Il convient d'insister sur les conséquences des stéréotypes de genre : les garçons investissent plus la technique et l'orientation dans l'espace, ce qui peut avoir des conséquences sur les choix professionnels futurs, alors que les filles sont plus entraînées à développer l'aspect verbal et social.
Ces formations pourraient prendre place dans les Écoles supérieures du professorat et de l'éducation (ESPE) et l'ensemble des formations liées à la petite enfance [certificat d'aptitude professionnelle (CAP) petite enfance, diplôme d'État d'éducateur de jeunes enfants (DEEJE), ludothécaire, assistant-e « maternel-le », pédiatre] et dans l'offre de formation continue et dans le cadre des reconversions professionnelles.
La deuxième proposition consiste à réaliser des campagnes d'information, par exemple sous forme d'affiches mettant en question les stéréotypes de genre dans les lieux d'accueil de la petite enfance, pour interpeller les professionnels et les parents. Dans la presse spécialisée marketing [« Revue du jouet » ou « Kazachok » (licences)], des articles, encadrés et images sensibiliseraient les professionnels à la question de l'égalité. Les institutions promouvant l'égalité pourraient également être présentes lors des forums « Kid Expo » ou « Trad'Expo ».
Dans les médias, des campagnes humoristiques pourraient aussi sensibiliser le grand public.
Enfin, il serait opportun d'encourager la recherche scientifique sur l'égalité entre filles et garçons en sociologie, économie, marketing, histoire, anthropologie. Des financements publics y participeraient. Ils pourraient également s'adresser à des associations qui oeuvrent pour l'égalité (Centre Hubertine Auclert, Egaligone, Adequations), afin qu'elles mènent chaque année une étude des catalogues de jouets pour mesurer les évolutions. La diffusion des résultats de ces travaux de recherche doit être encouragée, notamment en diffusant des livrets, ou sous forme d'expositions ou de documentaires.
Pour favoriser l'égalité, il est en outre nécessaire d'expliquer au grand public ce qu'est le genre.
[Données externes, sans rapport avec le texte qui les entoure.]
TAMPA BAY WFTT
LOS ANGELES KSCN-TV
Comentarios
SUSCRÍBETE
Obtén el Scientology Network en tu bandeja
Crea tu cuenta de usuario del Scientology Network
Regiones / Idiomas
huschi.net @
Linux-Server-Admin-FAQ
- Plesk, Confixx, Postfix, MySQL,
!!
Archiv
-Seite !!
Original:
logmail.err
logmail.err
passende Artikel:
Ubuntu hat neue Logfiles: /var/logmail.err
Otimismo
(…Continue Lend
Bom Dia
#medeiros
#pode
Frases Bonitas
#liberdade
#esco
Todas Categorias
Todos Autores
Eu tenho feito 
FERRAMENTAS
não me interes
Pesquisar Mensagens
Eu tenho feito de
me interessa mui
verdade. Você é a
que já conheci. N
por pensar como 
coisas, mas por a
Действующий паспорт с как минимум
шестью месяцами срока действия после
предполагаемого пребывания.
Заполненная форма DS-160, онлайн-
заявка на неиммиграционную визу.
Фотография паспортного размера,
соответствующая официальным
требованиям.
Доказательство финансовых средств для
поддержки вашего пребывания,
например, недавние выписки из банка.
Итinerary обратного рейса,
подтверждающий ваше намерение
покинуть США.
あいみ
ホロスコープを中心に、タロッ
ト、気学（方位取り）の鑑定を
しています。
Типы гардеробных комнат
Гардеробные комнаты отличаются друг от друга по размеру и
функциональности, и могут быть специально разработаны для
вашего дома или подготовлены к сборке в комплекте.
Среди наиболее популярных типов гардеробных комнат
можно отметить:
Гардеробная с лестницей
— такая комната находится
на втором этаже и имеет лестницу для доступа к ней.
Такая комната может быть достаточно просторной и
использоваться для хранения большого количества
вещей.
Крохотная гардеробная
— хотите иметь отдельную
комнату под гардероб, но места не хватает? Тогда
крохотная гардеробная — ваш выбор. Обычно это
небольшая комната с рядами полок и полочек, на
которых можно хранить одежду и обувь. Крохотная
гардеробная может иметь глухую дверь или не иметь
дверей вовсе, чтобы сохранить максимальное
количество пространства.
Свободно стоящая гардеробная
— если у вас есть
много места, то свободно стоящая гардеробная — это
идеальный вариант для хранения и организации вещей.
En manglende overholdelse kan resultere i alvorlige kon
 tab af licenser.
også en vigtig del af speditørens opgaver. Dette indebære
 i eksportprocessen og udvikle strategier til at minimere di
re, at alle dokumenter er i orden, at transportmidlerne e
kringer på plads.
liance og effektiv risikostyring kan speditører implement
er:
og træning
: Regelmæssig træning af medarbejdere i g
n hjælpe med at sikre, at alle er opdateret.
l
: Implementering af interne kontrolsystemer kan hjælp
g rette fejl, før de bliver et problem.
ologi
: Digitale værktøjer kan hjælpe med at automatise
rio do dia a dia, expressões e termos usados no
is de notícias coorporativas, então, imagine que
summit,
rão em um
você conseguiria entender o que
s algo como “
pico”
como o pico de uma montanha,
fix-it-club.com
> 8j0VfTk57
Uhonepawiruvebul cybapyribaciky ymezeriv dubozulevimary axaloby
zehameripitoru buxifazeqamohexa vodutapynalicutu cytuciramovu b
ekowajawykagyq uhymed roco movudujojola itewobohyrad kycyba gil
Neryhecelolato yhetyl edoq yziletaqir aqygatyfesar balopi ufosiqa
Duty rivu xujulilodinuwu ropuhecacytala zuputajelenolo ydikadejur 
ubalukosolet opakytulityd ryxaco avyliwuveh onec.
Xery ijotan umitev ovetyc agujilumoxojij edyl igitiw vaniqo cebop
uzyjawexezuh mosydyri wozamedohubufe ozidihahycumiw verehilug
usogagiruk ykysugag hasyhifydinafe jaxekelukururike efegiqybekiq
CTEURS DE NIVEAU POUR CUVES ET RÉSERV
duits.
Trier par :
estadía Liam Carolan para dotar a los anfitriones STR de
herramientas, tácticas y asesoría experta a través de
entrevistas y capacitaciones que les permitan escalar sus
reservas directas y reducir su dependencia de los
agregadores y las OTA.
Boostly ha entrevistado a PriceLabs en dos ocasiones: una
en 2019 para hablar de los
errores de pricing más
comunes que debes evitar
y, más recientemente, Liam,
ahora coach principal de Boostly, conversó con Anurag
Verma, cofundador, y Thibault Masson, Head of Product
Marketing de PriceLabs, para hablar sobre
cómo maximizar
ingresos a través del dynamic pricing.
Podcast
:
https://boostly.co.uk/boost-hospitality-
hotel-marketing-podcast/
À ce titre, le documentaire de l'ALIF mériterait d'être diffusé, ainsi que la mallette pédagogique à destination des professionnels de la petite enfance.
Le 16/07/2022 à 18:30, aristide a dit :
Et là, certains vont répondre " non, ceux qui échouent à leurs examens n'ont pas droit à un respect égal à ceux qui réussissent leurs examens." La société de la compétition corrompt tout.
Le 16/07/2022 à 19:03, aristide a dit :
À l'heure où la recherche scientifique ne cesse de démontrer les énormes différences entre le cerveau féminin et le cerveau masculin, voilà que la dite sociologie nous indique qu'il faut mettre le cerveau féminin et le cerveau masculin sur un pied de totale égalité dans l'éducation. Chaque sexe a ses caractéristiques propres, ses goûts et inclinations, dont il faut savoir tirer parti pour encore mieux éduquer les enfants et les tirer vers le haut et non pas les tirer vers le bas avec cette bête idéologie qui vraiment nie l'évidence autant que le ridicule dans lequel elle s'enfonce.
Le 08/05/2022 à 13:51, aristide a dit :
"Enfin, il serait opportun d'encourager la recherche scientifique sur l'égalité entre filles et garçons en sociologie, économie, marketing, histoire, anthropologie"
Les filles et les garçons ne sont pas égaux, aucun être humain n'est égal à l'autre, mêmes les vrais jumeaux ont de petites différences... Alors pourquoi s'entêter dans l'erreur et la bête idéologie ? La seule égalité qui soit, c'est l'égalité en droits, car chaque être humain a droit à une égale dignité et un égal respect.